Reputation: 1960
I have a list that looks like this:
["A","A","A","A", "B","B","B","A","A","C","C,"B","B","A"]
A I want to run unique on all sub-sequences , so the output will be:
["A","B","A","C","B","A"]
What is the best way to do so?
Thanks
Upvotes: 1
Views: 56
Reputation: 26315
Use itertools.groupby
inside a list comprehension:
>>> from itertools import groupby
>>> lst = ["A","A","A","A","B","B","B","A","A","C","C","B","B","A"]
>>> [k for k, _ in groupby(lst)]
['A', 'B', 'A', 'C', 'B', 'A']
Another functional approach using map
and operator.itemgetter
:
>>> from itertools import groupby
>>> from operator import itemgetter
>>> lst = ["A","A","A","A","B","B","B","A","A","C","C","B","B","A"]
>>> list(map(itemgetter(0), groupby(lst)))
['A', 'B', 'A', 'C', 'B', 'A']
Upvotes: 2
Reputation: 2551
If you want a convoluted one-liner, you can do it with a list comprehension:
>>> l = ["a", "b", "a", "a", "x", "x", "a", "a", "a"]
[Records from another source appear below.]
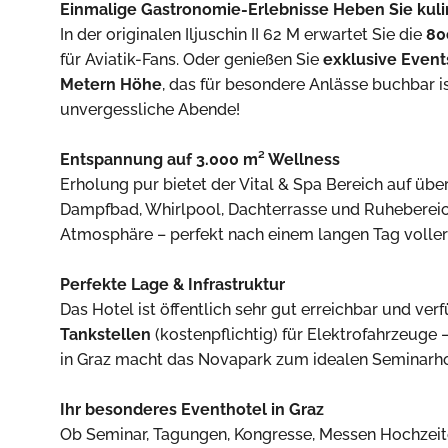
Einmalige Gastronomie-Erlebnisse Heben Sie kulin
In der originalen Iljuschin II 62 M erwartet Sie die
80
für Aviatik-Fans. Oder genießen Sie
exklusive Event
Metern Höhe
, das für besondere Anlässe buchbar is
unvergessliche Abende!
Entspannung auf 3.000 m² Wellness
Erholung pur bietet der Vital & Spa Bereich auf üb
Dampfbad, Whirlpool, Dachterrasse und Ruhebereiche
Atmosphäre – perfekt nach einem langen Tag voller
Perfekte Lage & Infrastruktur
Das Hotel ist öffentlich sehr gut erreichbar und ver
Tankstellen
(kostenpflichtig) für Elektrofahrzeuge
in Graz macht das Novapark zum idealen Seminarhote
Ihr besonderes Eventhotel in Graz
Ob Seminar, Tagungen, Kongresse, Messen Hochzeit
>>> x = [l[x] for x in range(len(l)) if x == 0 or l[x - 1] != l[x]]
['a', 'b', 'a', 'x', 'a']
Here's another idea using reduce
from functools. I think it's an overkill, but maybe it can help you work it into something better:
>>> from functools import reduce
>>> r = lambda x,y: x+y if x[-1] != y else x ## reduce function
>>> reduce(r, l) ## you could write in lambda directly
'abaxa'
>>> list(reduce(r,l))
['a', 'b', 'a', 'x', 'a']
Upvotes: 2
Reputation: 123
Assuming your sublists are sorted as in the question you could do something like:
unique_list = []
unique_list.append(your_list[0])
for literal in your_list
if not unique_list[-1] is literal
unique_list.append(literal)
However, this will not be a very fast solution an there are probably better ways to do it.